*** Stored data
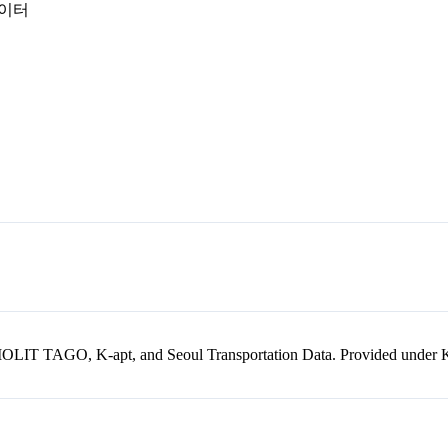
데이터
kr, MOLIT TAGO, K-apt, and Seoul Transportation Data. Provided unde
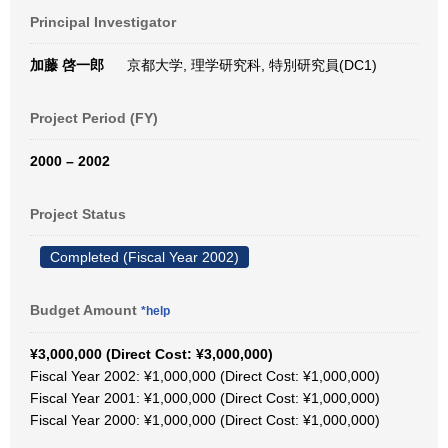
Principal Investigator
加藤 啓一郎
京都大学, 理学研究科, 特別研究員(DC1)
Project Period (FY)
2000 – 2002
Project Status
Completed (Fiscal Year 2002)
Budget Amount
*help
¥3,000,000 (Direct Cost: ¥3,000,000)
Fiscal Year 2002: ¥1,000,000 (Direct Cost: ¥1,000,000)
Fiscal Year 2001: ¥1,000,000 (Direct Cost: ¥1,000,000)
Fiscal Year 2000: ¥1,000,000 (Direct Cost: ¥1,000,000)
******
== Task requirements ==
Using the material above, reproduce exactly the line that contains "(Direct Cost: ¥3,000,000)" and all lines after it through the last one, and only those.

== Task answer ==
¥3,000,000 (Direct Cost: ¥3,000,000)
Fiscal Year 2002: ¥1,000,000 (Direct Cost: ¥1,000,000)
Fiscal Year 2001: ¥1,000,000 (Direct Cost: ¥1,000,000)
Fiscal Year 2000: ¥1,000,000 (Direct Cost: ¥1,000,000)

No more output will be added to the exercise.